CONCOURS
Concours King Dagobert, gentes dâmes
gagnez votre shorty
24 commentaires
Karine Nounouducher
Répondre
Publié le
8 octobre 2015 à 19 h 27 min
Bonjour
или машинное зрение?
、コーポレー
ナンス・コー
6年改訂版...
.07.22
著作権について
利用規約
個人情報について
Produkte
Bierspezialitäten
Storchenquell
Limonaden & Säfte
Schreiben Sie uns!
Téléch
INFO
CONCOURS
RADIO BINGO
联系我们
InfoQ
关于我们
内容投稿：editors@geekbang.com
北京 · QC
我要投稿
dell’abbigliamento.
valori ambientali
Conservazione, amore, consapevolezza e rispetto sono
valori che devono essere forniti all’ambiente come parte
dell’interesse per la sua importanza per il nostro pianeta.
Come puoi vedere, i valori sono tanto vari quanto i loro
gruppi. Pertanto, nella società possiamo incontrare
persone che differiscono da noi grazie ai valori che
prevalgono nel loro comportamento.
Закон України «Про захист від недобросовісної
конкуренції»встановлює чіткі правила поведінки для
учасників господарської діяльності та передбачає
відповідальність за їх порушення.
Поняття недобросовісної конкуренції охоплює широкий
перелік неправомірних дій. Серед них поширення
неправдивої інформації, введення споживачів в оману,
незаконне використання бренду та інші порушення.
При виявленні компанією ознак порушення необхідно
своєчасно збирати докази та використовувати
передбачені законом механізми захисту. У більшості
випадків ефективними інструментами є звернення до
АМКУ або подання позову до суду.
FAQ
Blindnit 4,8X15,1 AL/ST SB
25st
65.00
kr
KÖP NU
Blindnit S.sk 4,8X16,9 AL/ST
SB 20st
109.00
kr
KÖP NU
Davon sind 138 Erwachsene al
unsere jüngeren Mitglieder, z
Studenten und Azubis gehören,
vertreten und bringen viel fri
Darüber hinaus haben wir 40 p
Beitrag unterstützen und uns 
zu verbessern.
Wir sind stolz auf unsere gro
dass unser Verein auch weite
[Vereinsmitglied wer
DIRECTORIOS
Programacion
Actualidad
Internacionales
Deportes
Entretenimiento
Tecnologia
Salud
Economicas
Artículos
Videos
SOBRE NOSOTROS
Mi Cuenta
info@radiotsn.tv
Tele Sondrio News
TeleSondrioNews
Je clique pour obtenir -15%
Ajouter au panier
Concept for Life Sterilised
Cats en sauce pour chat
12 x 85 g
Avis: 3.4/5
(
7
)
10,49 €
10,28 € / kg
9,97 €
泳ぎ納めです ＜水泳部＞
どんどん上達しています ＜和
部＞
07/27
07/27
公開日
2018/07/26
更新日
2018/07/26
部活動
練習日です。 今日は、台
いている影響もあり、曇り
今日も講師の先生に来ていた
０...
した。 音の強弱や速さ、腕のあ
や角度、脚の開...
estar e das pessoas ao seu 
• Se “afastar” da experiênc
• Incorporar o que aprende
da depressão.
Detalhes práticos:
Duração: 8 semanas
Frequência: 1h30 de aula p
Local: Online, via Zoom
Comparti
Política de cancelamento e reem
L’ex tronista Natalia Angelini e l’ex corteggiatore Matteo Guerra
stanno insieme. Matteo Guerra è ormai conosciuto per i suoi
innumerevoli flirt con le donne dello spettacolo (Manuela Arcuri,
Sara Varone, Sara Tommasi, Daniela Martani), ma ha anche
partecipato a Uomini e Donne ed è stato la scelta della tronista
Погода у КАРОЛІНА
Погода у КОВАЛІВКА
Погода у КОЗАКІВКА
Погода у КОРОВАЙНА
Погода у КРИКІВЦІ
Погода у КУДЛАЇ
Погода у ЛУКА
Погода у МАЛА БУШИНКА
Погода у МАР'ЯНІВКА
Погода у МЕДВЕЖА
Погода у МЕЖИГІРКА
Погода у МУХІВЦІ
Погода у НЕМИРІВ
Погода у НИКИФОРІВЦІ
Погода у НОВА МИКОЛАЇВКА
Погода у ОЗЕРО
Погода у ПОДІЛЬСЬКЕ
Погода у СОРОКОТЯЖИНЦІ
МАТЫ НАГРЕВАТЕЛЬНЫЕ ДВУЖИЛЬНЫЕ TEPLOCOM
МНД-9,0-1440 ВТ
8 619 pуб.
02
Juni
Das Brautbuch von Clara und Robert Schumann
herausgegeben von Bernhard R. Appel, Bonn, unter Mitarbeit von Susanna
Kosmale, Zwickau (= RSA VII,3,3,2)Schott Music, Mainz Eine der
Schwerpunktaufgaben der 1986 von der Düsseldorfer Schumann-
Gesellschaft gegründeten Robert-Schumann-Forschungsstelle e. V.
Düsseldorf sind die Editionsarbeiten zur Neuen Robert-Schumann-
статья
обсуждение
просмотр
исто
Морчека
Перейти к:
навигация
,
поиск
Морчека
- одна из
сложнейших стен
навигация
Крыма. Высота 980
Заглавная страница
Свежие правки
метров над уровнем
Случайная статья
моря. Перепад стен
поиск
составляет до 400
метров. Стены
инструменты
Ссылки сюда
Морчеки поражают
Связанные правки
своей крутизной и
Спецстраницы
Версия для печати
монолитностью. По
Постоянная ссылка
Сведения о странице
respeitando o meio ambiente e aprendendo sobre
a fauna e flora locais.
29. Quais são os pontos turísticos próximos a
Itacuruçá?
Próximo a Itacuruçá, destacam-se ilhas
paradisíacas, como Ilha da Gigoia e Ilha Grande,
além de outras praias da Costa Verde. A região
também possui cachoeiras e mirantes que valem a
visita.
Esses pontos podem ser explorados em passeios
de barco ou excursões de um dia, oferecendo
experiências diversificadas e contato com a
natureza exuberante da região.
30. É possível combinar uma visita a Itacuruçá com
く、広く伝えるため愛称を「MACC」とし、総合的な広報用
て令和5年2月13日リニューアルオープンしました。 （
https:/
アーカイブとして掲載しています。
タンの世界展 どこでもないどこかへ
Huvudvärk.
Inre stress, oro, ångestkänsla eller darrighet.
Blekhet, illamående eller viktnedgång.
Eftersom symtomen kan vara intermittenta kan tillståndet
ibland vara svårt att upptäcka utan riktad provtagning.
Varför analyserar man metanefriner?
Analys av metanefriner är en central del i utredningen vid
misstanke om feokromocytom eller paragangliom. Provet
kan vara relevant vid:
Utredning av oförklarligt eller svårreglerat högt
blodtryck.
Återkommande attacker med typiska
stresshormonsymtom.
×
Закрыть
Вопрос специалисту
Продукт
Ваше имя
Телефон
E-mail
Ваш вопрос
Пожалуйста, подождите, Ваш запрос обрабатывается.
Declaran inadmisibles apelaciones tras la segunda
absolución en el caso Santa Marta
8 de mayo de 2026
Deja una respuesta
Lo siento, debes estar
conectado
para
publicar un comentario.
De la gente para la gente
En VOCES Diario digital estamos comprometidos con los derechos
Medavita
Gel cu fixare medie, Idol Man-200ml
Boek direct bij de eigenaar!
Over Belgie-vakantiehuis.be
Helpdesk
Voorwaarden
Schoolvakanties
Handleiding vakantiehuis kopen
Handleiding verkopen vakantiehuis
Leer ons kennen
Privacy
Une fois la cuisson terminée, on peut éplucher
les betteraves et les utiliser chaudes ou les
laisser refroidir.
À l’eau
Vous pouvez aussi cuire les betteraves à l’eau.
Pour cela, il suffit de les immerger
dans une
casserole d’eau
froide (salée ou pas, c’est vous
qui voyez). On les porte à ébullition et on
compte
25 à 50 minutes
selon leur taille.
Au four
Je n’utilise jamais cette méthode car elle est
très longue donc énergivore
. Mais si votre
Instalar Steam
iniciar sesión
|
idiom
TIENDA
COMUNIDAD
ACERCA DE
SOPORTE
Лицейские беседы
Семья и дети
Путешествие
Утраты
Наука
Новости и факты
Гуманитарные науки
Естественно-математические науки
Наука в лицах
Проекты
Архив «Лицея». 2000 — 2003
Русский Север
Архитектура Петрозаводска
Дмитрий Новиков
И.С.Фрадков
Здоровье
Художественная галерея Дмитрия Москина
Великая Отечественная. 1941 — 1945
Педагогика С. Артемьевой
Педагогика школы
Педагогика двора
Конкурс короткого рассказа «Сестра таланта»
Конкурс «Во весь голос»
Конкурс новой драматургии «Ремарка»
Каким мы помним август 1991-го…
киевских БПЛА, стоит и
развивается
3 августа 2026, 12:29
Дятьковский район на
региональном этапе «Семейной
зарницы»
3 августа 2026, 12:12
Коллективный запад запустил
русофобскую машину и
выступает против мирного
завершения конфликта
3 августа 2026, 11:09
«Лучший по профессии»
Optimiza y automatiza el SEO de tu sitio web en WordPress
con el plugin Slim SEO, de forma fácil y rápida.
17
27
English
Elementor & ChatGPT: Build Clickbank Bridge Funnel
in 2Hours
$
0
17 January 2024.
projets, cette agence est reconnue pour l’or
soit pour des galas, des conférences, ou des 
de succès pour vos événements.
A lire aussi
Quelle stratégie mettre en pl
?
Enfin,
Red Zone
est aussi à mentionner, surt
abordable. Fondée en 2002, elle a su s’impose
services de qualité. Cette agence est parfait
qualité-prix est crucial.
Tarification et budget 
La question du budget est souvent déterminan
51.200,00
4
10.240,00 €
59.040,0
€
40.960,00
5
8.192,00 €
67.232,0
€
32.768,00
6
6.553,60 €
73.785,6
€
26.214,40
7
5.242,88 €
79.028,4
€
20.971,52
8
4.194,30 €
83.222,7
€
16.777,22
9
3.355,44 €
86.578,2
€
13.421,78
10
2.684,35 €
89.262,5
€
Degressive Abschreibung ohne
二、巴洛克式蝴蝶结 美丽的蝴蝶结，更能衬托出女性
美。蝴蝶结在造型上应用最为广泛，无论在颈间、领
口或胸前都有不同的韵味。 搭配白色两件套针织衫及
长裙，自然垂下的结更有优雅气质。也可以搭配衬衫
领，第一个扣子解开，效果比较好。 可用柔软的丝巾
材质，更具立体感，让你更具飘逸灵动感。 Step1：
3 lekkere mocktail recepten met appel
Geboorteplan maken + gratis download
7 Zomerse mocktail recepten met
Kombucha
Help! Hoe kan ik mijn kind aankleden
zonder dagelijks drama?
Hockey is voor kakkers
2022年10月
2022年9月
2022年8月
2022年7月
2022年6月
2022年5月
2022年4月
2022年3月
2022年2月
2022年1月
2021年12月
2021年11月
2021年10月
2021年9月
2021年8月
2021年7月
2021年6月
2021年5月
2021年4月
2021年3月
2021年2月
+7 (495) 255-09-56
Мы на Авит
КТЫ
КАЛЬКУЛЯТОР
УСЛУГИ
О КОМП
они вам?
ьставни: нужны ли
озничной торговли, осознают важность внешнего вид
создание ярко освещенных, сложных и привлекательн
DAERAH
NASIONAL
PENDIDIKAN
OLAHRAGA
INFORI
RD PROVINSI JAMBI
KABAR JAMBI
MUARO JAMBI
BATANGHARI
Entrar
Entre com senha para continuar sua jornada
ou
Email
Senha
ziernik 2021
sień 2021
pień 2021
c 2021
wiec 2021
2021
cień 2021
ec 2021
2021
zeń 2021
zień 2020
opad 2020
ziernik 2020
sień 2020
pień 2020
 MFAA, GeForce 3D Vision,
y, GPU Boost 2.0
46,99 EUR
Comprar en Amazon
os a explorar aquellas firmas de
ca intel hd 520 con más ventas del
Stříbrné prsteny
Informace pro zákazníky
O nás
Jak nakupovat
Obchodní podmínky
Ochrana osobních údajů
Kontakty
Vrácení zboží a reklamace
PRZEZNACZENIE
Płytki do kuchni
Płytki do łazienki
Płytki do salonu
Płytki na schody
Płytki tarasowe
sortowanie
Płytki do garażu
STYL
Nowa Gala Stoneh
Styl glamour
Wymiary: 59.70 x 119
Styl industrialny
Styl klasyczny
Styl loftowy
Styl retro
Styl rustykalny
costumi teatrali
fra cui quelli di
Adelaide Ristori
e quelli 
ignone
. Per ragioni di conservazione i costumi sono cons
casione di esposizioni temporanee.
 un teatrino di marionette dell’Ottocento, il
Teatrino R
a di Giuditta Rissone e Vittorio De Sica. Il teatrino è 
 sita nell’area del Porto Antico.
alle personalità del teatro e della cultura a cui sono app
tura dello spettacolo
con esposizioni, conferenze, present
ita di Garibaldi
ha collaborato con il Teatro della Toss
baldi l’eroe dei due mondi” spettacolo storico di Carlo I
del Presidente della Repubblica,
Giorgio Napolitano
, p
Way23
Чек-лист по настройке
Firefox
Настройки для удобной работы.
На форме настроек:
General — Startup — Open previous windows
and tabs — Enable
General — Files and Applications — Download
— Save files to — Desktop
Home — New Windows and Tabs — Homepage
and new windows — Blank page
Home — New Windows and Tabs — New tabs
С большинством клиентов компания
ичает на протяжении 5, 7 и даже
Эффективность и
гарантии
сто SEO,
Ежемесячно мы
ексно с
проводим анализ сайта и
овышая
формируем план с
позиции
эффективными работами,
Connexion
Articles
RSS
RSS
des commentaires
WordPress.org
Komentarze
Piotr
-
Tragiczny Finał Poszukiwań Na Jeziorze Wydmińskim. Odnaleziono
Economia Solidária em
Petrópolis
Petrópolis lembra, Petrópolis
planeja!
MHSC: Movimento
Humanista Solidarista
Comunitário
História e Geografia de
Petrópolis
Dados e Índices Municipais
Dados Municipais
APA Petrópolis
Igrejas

* * * * * * * * *

Search the entries for "loro" and show every line that has it.

Come puoi vedere, i valori sono tanto vari quanto i loro
prevalgono nel loro comportamento.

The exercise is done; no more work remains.